§ **About this exercise**: Copy all lines in the material holding the string "Canalblog".

§ **Data for this task**:

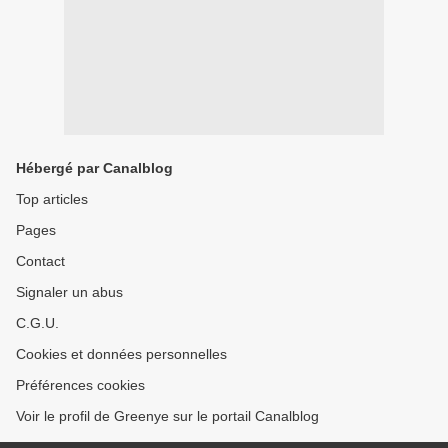
Hébergé par Canalblog
Top articles
Pages
Contact
Signaler un abus
C.G.U.
Cookies et données personnelles
Préférences cookies
Voir le profil de Greenye sur le portail Canalblog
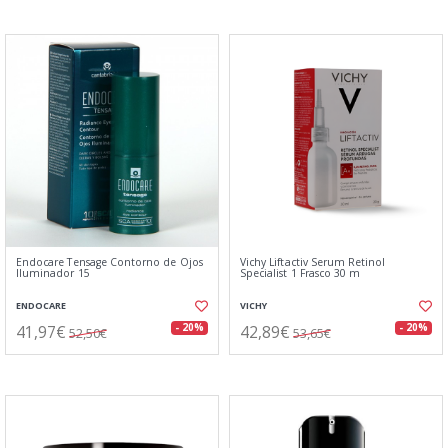
Endocare Tensage Contorno de Ojos
Vichy Liftactiv Serum Retinol
Iluminador 15
Specialist 1 Frasco 30 m
ENDOCARE
VICHY
41,97€
42,89€
- 20%
- 20%
52,50€
53,65€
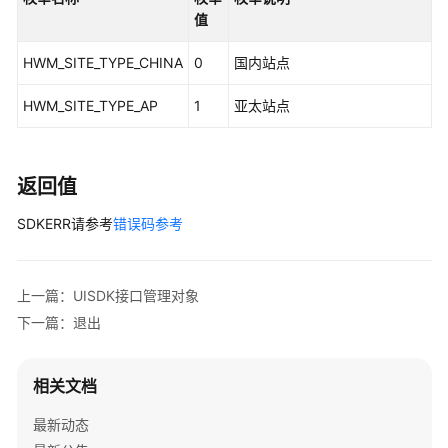
与
值
集
成
HWM_SITE_TYPE_CHINA
0
国内站点
开
HWM_SITE_TYPE_AP
1
亚太站点
发
指
南
返回值
服
SDKERR请参考
错误码参考
务
端
API
参
上一篇：UISDK接口管理对象
考
下一篇：退出
客
户
相关文档
端
最新动态
SDK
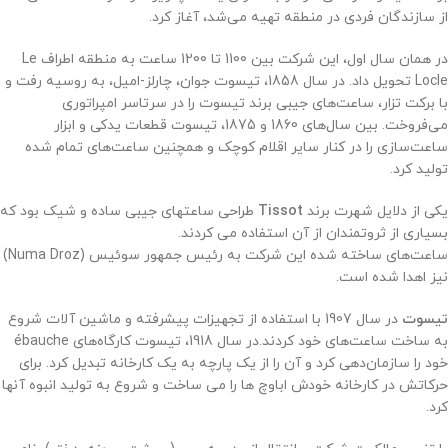
از سازندگان فردی در منطقه تهیه می‌شد، آغاز کرد
.
در همان سال اول، این شرکت بین 1100 تا 1200 ساعت به منطقه اطراف Le
Locle تحویل داد. در سال 1858، تیسوت جوان، چارلز-امیل، به روسیه رفت و
با برکت تزار، ساعت‌های جیبی برند تیسوت را در سرتاسر امپراتوری
می‌فروخت. بین سال‌های 1860 و 1875، تیسوت قطعات یدکی و ابزار
ساعت‌سازی را در کنار سایر اقلام کوچک و همچنین ساعت‌های تمام شده
تولید کرد.
یکی از دلایل شهرت برند
Tissot
طراحی ساعتهای جیبی ساده و شیک بود که
بسیاری از ثروتمندان از آن استفاده می کردند.
ساعت‌های ساخته شده این شرکت به رئیس جمهور سوئیس (Numa Droz)
نیز اهدا شده است.
تیسوت
در سال 1907 با استفاده از تجهیزات پیشرفته و ماشین آلات شروع
به ساخت ساعت‌های خود کردند.
در سال 1918، تیسوت کارگاه‌های ébauche
خود را سازمان‌دهی کرد و آن را از یک پارچه به یک کارخانه تبدیل کرد. برای
حرکاتش در کارخانه خودش اباوچ ها را می ساخت و شروع به تولید انبوه آنها
کرد.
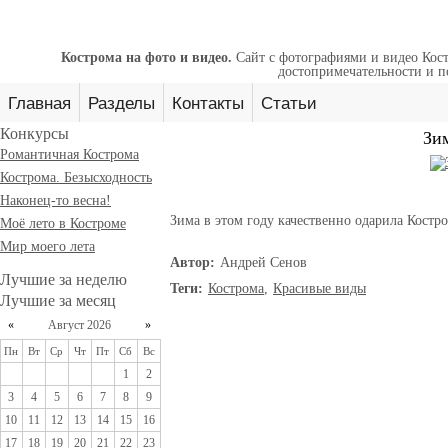
Кострома на фото и видео.
Сайт с фотографиями и видео Кост
достопримечательности и п
Главная
Разделы
Контакты
Статьи
Конкурсы
Зи
Романтичная Кострома
Кострома. Безысходность
Наконец-то весна!
Зима в этом году качественно одарила Кост
Моё лето в Костроме
Мир моего лета
Автор:
Андрей Сенов
Лучшие за неделю
Теги:
Кострома
,
Красивые виды
Лучшие за месяц
«
Август 2026
»
Пн
Вт
Ср
Чт
Пт
Сб
Вс
1
2
3
4
5
6
7
8
9
10
11
12
13
14
15
16
17
18
19
20
21
22
23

§ **Reply to the task**:
Hébergé par Canalblog
Voir le profil de Greenye sur le portail Canalblog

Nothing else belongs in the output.